For stdio based servers, never use console.log() because it writes to
stdout and will corrupt your JSON-RPC messages. Use console.error() or a
logging library that writes exclusively to stderr.
Real-World Setup: My 11 MCP Servers
This isn't just theory — here is the MCP configuration I use daily in Gemini CLI and Claude Code:
The Lesson From This Setup
Notice the pattern: there are 3 classes of transport I use:
- npx/uvx via stdio — for tools running locally (Firebase, MySQL, Lighthouse)
- node custom script — for MCP servers I built myself (LGTM)
- Remote serverUrl — for SaaS services (Context7, Mintlify, Google Stitch)
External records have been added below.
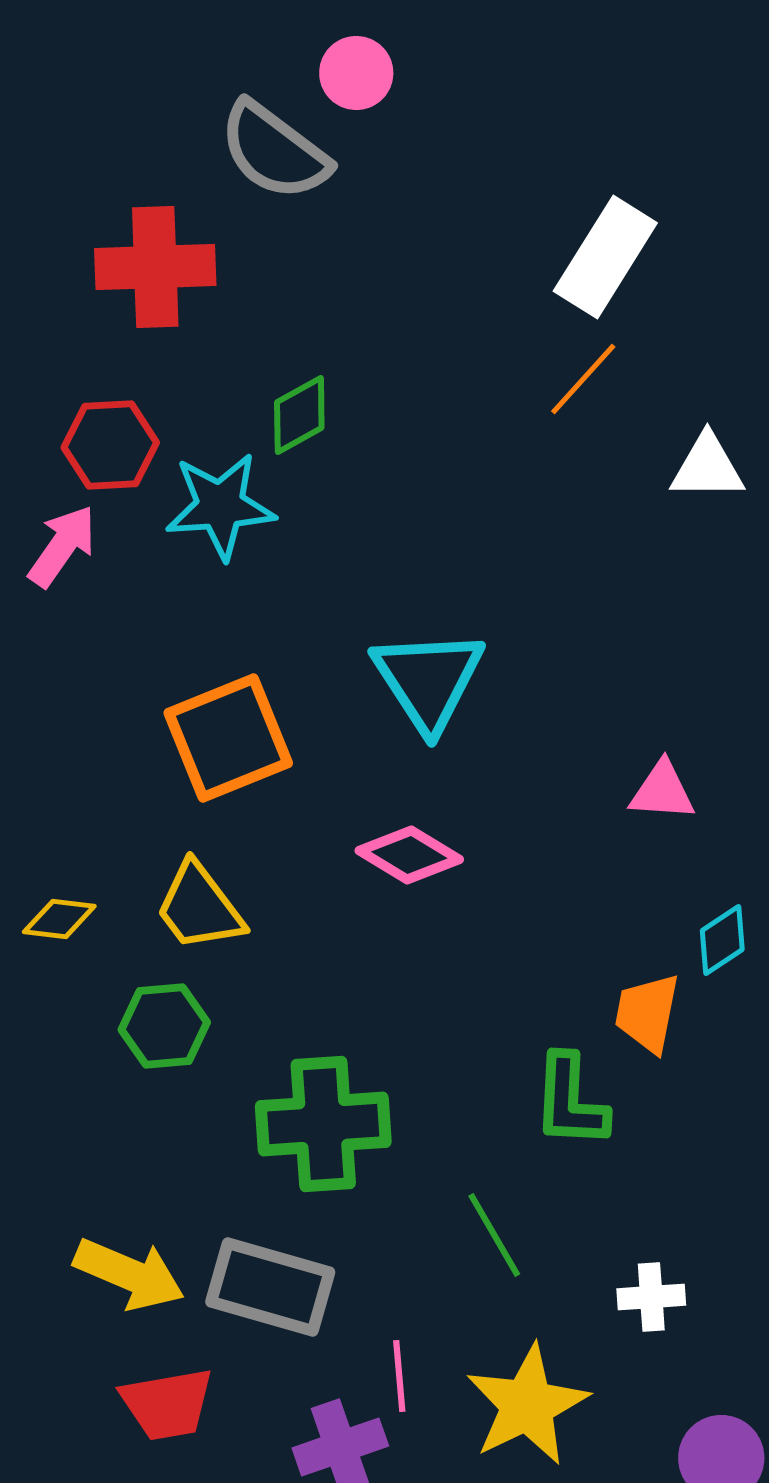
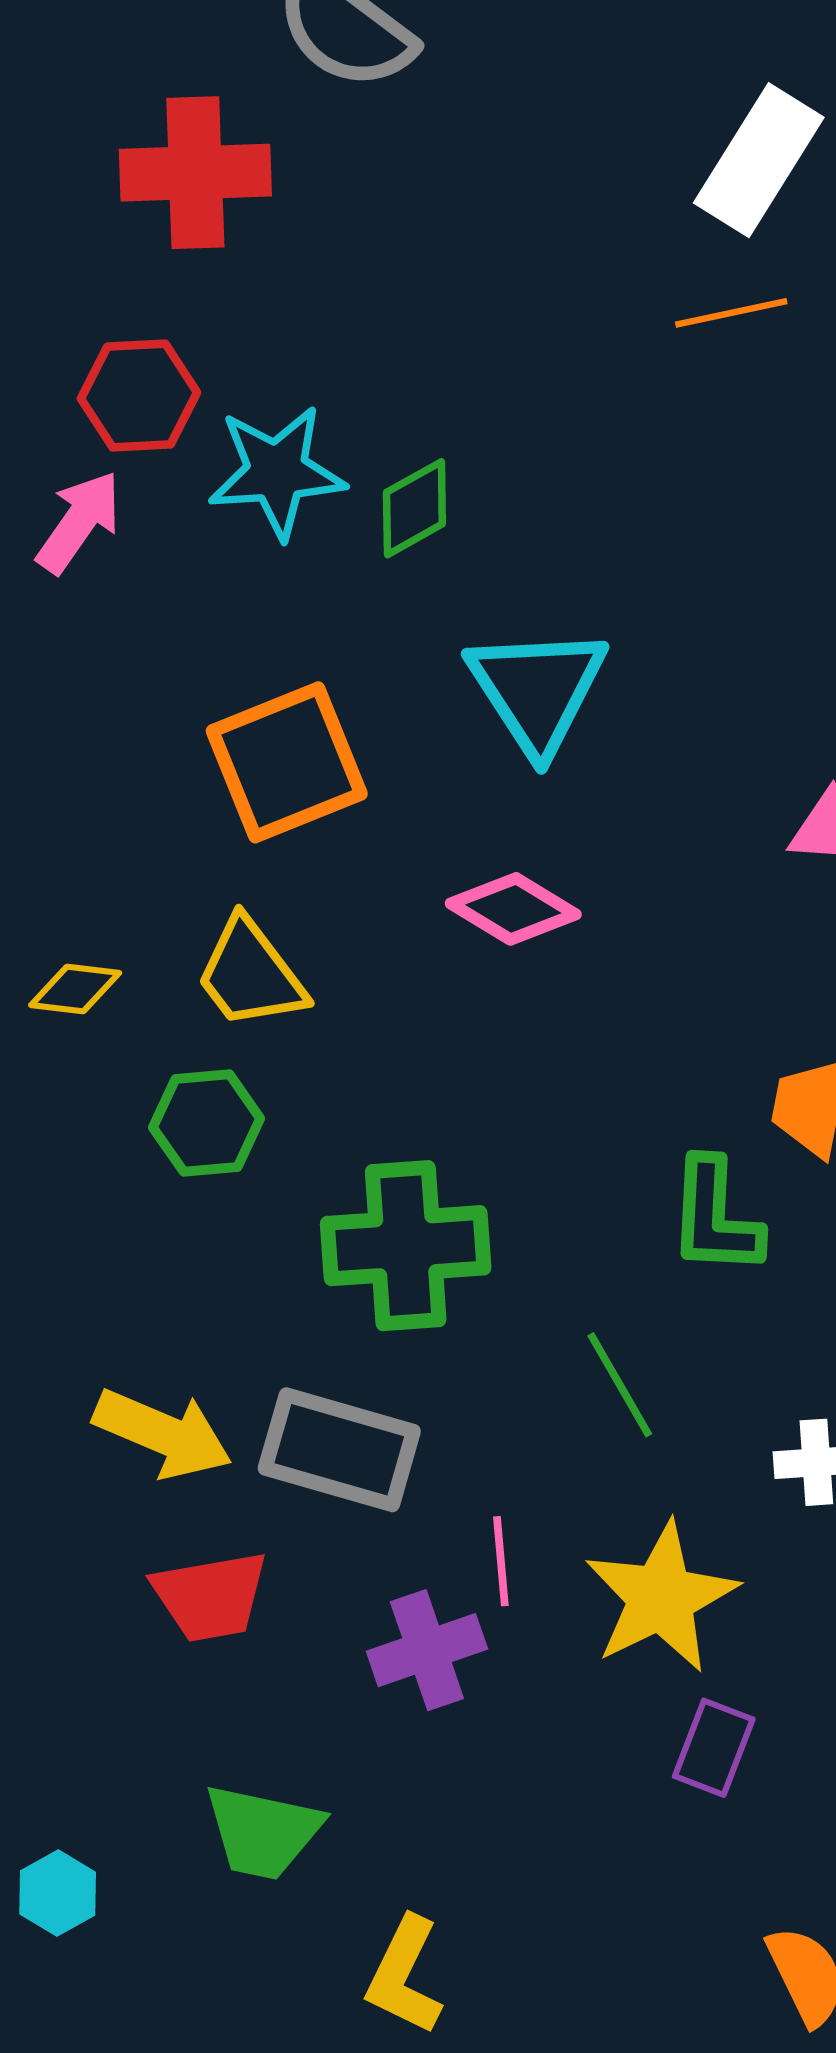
orange line: (583, 379) -> (731, 313), turned 36
green diamond: (299, 415) -> (414, 508), moved

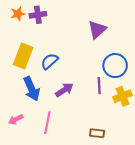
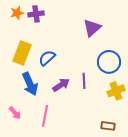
purple line: (99, 86) -> (84, 81), moved
pink arrow: (16, 119) -> (15, 113), turned -104
brown rectangle: (97, 133) -> (108, 126), moved

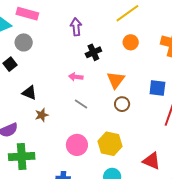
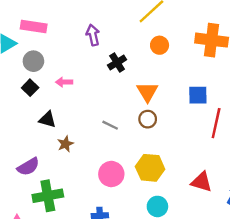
black square: (10, 64) -> (30, 88), moved
pink arrow: (76, 77) -> (64, 82), moved
brown circle: (122, 104) -> (148, 119), moved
All three function simultaneously inside a single AI host. That is the raw power of the MCP standard.
Who Has Adopted It?
MCP isn't just an Anthropic standard — it has effectively become an industry standard:
| Company | Adoption |
|---|---|
| Anthropic | Creator; native support in Claude Desktop & Claude Code |
| OpenAI | Officially adopted March 2025; integrated in ChatGPT Desktop |
| Cursor | The first AI IDE to fully support MCP |
| Block | Integrates MCP apps into their Goose AI agent |
| Linux Foundation | MCP donated to the Agentic AI Foundation (AAIF) |
97 Million Downloads
As of December 2025, the MCP SDK hit 97 million monthly downloads across all programming languages. This isn't an experiment — it's a production-grade protocol.
When Should You Use MCP?
Use MCP When...
You want your AI to access external data/tools securely, standardly, and reusably. Example: A coding assistant querying MySQL, deploying Firebase, and auditing via Lighthouse all at once.
Don't Use MCP When...
You only need a one-time simple API call, or the data can easily be hardcoded directly into a prompt without needing real-time access.
Security Considerations
MCP Security
MCP doesn't mean "open all the doors". Some critical security principles:
- Principle of Least Privilege — Expose only the absolute necessary tools
- Input Validation — Always validate LLM input before execution
- Access Control — Limit which directories, databases, and APIs can be hit
- User Confirmation — For destructive actions, demand explicit user confirmation
- Audit Logging — Log all tool calls for strict accountability
Conclusion
MCP transforms how we integrate AI into the real world. Moving from custom-built, bespoke integrations tailored for every single permutation of an AI app and tool, we now have a single, universal protocol.
As an engineer, this feels like an inflection point similar to the advent of the REST API — a standard accelerating ecosystem growth simply because everybody is speaking the same language.
MCP isn't about making AI inherently smarter — it's about making AI fundamentally more useful.